The current trend is to serve audio on demand, with minimal delay. Real-time playback usually starts 20 to 30 seconds after you click on an icon to initiate it. While the music plays, you may keep on browsing the Web site. A prominent example is one of the online music stores where I recently listened to a few 30-second AM or higher-quality samples of the latest Beatles album while browsing the liner notes or looking up the album cover and the price.

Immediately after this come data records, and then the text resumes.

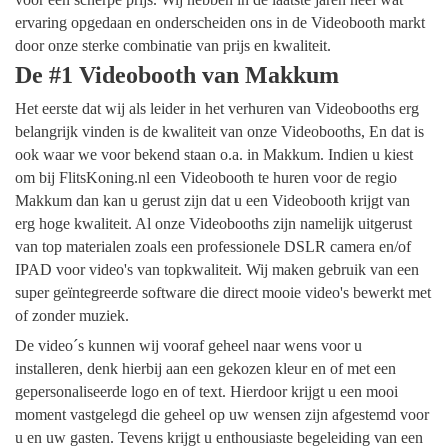
ervaring opgedaan en onderscheiden ons in de Videobooth markt
door onze sterke combinatie van prijs en kwaliteit.
De #1 Videobooth van Makkum
Het eerste dat wij als leider in het verhuren van Videobooths erg
belangrijk vinden is de kwaliteit van onze Videobooths, En dat is
ook waar we voor bekend staan o.a. in Makkum. Indien u kiest
om bij FlitsKoning.nl een Videobooth te huren voor de regio
Makkum dan kan u gerust zijn dat u een Videobooth krijgt van
erg hoge kwaliteit. Al onze Videobooths zijn namelijk uitgerust
van top materialen zoals een professionele DSLR camera en/of
IPAD voor video's van topkwaliteit. Wij maken gebruik van een
super geïntegreerde software die direct mooie video's bewerkt met
of zonder muziek.
De video´s kunnen wij vooraf geheel naar wens voor u
installeren, denk hierbij aan een gekozen kleur en of met een
gepersonaliseerde logo en of text. Hierdoor krijgt u een mooi
moment vastgelegd die geheel op uw wensen zijn afgestemd voor
u en uw gasten. Tevens krijgt u enthousiaste begeleiding van een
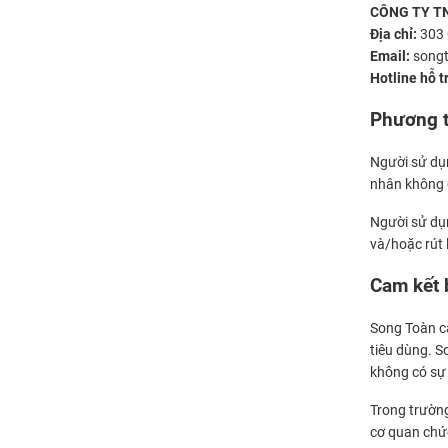
CÔNG TY T
Địa chỉ:
303 
Email:
song
Hotline hỗ t
Phương t
Người sử dụn
nhân không 
Người sử dụn
và/hoặc rút l
Cam kết 
Song Toàn ca
tiêu dùng. S
không có sự
Trong trường
cơ quan chức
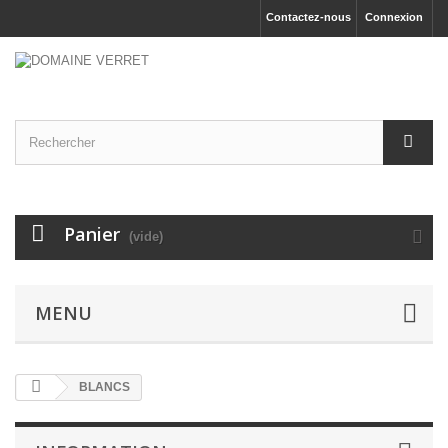
Contactez-nous
Connexion
Panier
(vide)
MENU
BLANCS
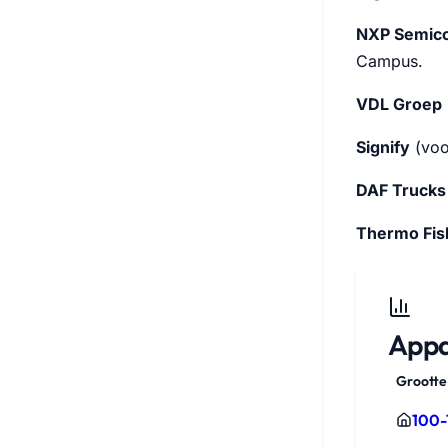
NXP Semic
Campus.
VDL Groep
Signify
(voor
DAF Trucks
Thermo Fish
Appa
Grootte
100-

I should point out that I have a direct Ethernet connection (courtesy of fellow professor Larry Osborne, who, together with his students, wired all the faculty offices and labs in our school a few months ago) and that such a connection is significantly faster than the best dial-up connection this side of (the struggling) ISDN. The bare telecommunications minimum for real-time audio is a 14.4-KB/second modem, but I would urge you to try it on a 28.8-KB/second modem or direct connection. I did, and while not even the Ethernet connection would make me ditch any of my audio equipment, I see attractive features in real-time audio online.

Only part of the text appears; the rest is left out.